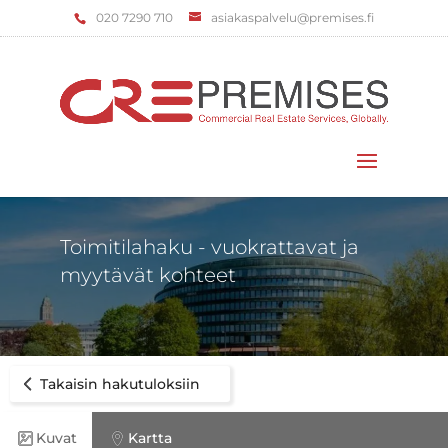
‌020 7290 710
asiakaspalvelu@premises.fi
Valitse sivu
Toimitilahaku - vuokrattavat ja
myytävät kohteet
Takaisin hakutuloksiin
Kuvat
Kartta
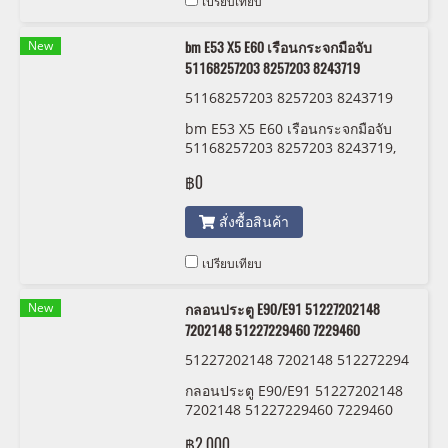
เปรียบเทียบ
New
bm E53 X5 E60 เรือนกระจกมือจับ
51168257203 8257203 8243719
51168257203 8257203 8243719
bm E53 X5 E60 เรือนกระจกมือจับ
51168257203 8257203 8243719,
bm E39 E46 E38 E53 3 5 7 X5
฿0
REAR VIEW MIRROR & MIRROR
COVER อะไหล่เก่า สำหรับรถ bm
สั่งซื้อสินค้า
สภาพสวยพร้อมใช้งาน
เปรียบเทียบ
New
กลอนประตู E90/E91 51227202148
7202148 51227229460 7229460
51227202148 7202148 512272294
60 7229460
กลอนประตู E90/E91 51227202148
7202148 51227229460 7229460
อะไหล่เก่า สำหรับรถ bm สภาพสวย
฿2,000
พร้อมใช้งาน สามารถเอารถมาทดสอบ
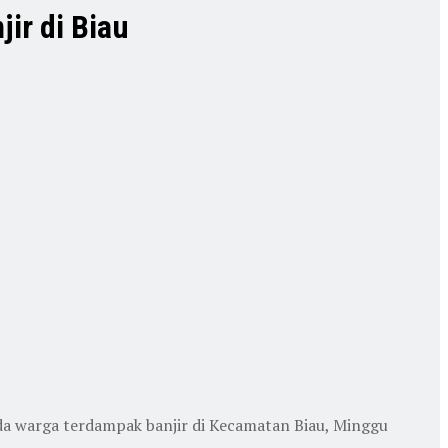
ir di Biau
 warga terdampak banjir di Kecamatan Biau, Minggu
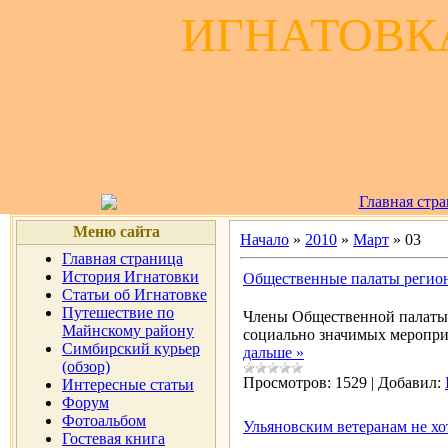
ИГНАТОВКА
Главная стр
Меню сайта
Начало
»
2010
»
Март
»
03
Главная страница
История Игнатовки
Общественные палаты регио
Статьи об Игнатовке
Путешествие по
Члены Общественной палаты 
Майнскому району
социально значимых меропр
Симбирский курьер
дальше »
(обзор)
Просмотров:
1529
|
Добавил:
Интересные статьи
Форум
Фотоальбом
Ульяновским ветеранам не хо
Гостевая книга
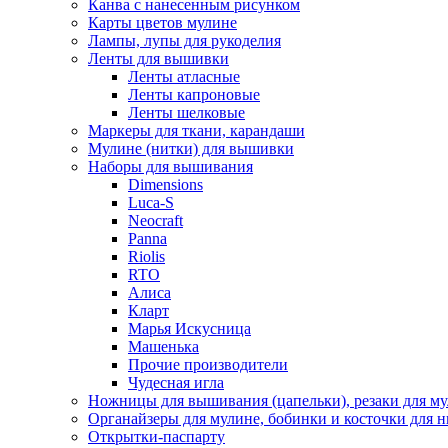
Канва с нанесенным рисунком
Карты цветов мулине
Лампы, лупы для рукоделия
Ленты для вышивки
Ленты атласные
Ленты капроновые
Ленты шелковые
Маркеры для ткани, карандаши
Мулине (нитки) для вышивки
Наборы для вышивания
Dimensions
Luca-S
Neocraft
Panna
Riolis
RTO
Алиса
Кларт
Марья Искусница
Машенька
Прочие производители
Чудесная игла
Ножницы для вышивания (цапельки), резаки для м
Органайзеры для мулине, бобинки и косточки для н
Открытки-паспарту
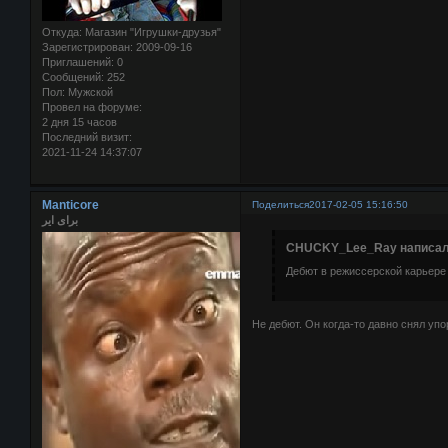
Откуда:
Магазин "Игрушки-друзья"
Зарегистрирован
: 2009-09-16
Приглашений:
0
Сообщений:
252
Пол:
Мужской
Провел на форуме:
2 дня 15 часов
Последний визит:
2021-11-24 14:37:07
Manticore
Поделиться
2017-02-05 15:16:50
برای ایر
CHUCKY_Lee_Ray написал(
Дебют в режиссерской карьере 
Не дебют. Он когда-то давно снял уп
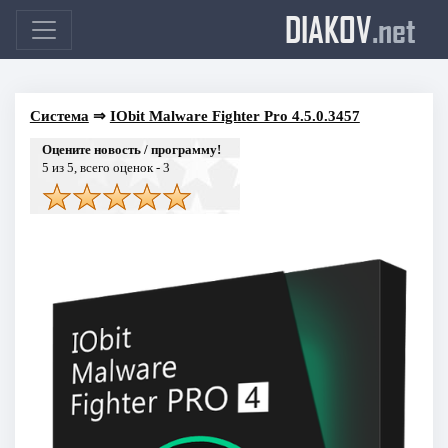
DIAKOV
.net
Система
⇒
IObit Malware Fighter Pro 4.5.0.3457
Оцените новость / программу!
5
из 5, всего оценок -
3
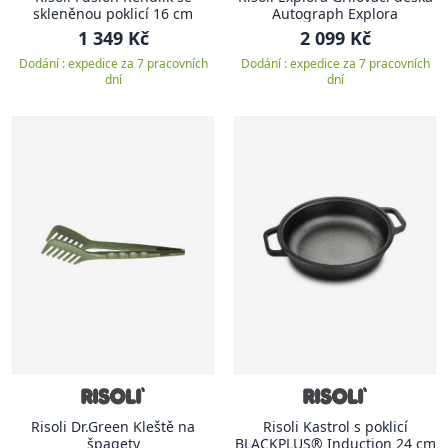
skleněnou poklicí 16 cm
Autograph Explora
1 349 Kč
2 099 Kč
Dodání : expedice za 7 pracovních
Dodání : expedice za 7 pracovních
dní
dní
Risoli Dr.Green Kleště na
Risoli Kastrol s poklicí
špagety
BLACKPLUS® Induction 24 cm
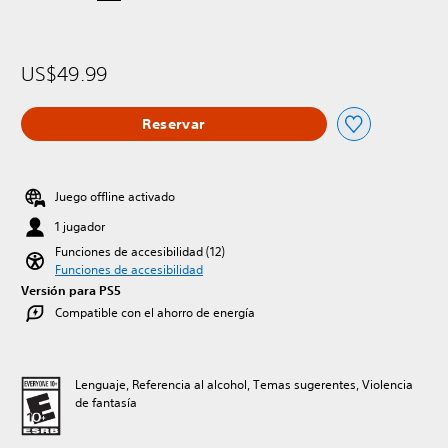
US$49.99
Reservar
Juego offline activado
1 jugador
Funciones de accesibilidad (12)
Funciones de accesibilidad
Versión para PS5
Compatible con el ahorro de energía
Lenguaje, Referencia al alcohol, Temas sugerentes, Violencia
de fantasía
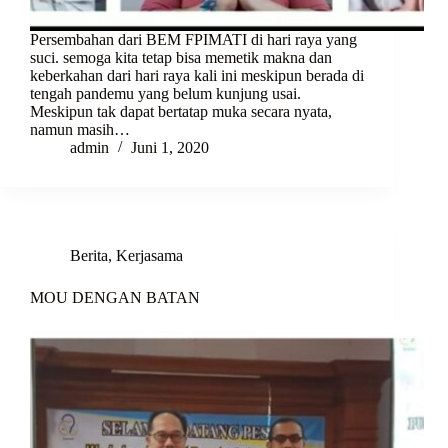
Persembahan dari BEM FPIMATI di hari raya yang
suci. semoga kita tetap bisa memetik makna dan
keberkahan dari hari raya kali ini meskipun berada di
tengah pandemu yang belum kunjung usai.
Meskipun tak dapat bertatap muka secara nyata,
namun masih…
admin
Juni 1, 2020
Berita
,
Kerjasama
MOU DENGAN BATAN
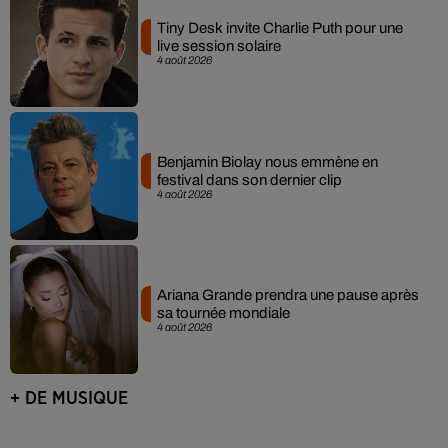
Tiny Desk invite Charlie Puth pour une
live session solaire
4 août 2026
Benjamin Biolay nous emmène en
festival dans son dernier clip
4 août 2026
Ariana Grande prendra une pause après
sa tournée mondiale
4 août 2026
+ DE MUSIQUE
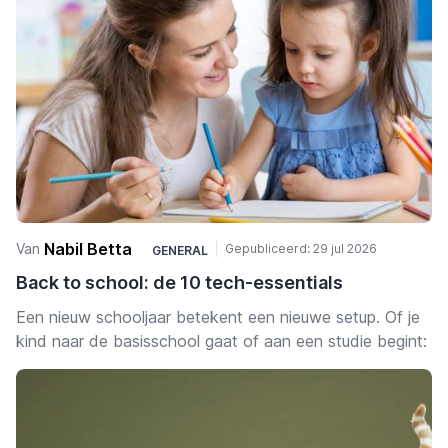
Nabil Betta
Van
Gepubliceerd:
29 jul 2026
GENERAL
Back to school: de 10 tech-essentials
Een nieuw schooljaar betekent een nieuwe setup. Of je
kind naar de basisschool gaat of aan een studie begint:
met de juiste spullen wordt studeren makkelijker,
comfortabeler en een stuk minder stressvol — voor hen
en voor jou.
We hebben de accessoires op een rij gezet die dit jaar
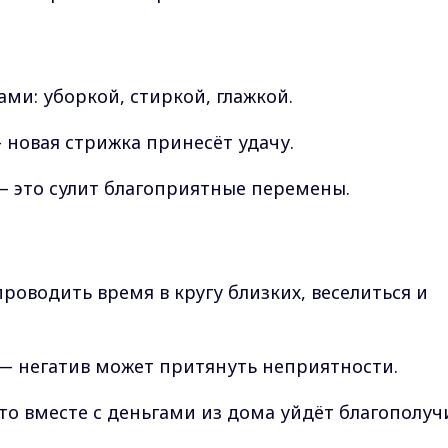
и: уборкой, стиркой, глажкой.
новая стрижка принесёт удачу.
— это сулит благоприятные перемены.
роводить время в кругу близких, веселиться и
— негатив может притянуть неприятности.
что вместе с деньгами из дома уйдёт благополуч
######
→ Brief: Copy exactly, and only, the lines running from the one containing "kind naar de" through the final line of the data, and omit the pictures.

→ Result:
kind naar de basisschool gaat of aan een studie begint:
met de juiste spullen wordt studeren makkelijker,
comfortabeler en een stuk minder stressvol — voor hen
en voor jou.
We hebben de accessoires op een rij gezet die dit jaar
и: уборкой, стиркой, глажкой.
новая стрижка принесёт удачу.
— это сулит благоприятные перемены.
роводить время в кругу близких, веселиться и
— негатив может притянуть неприятности.
что вместе с деньгами из дома уйдёт благополуч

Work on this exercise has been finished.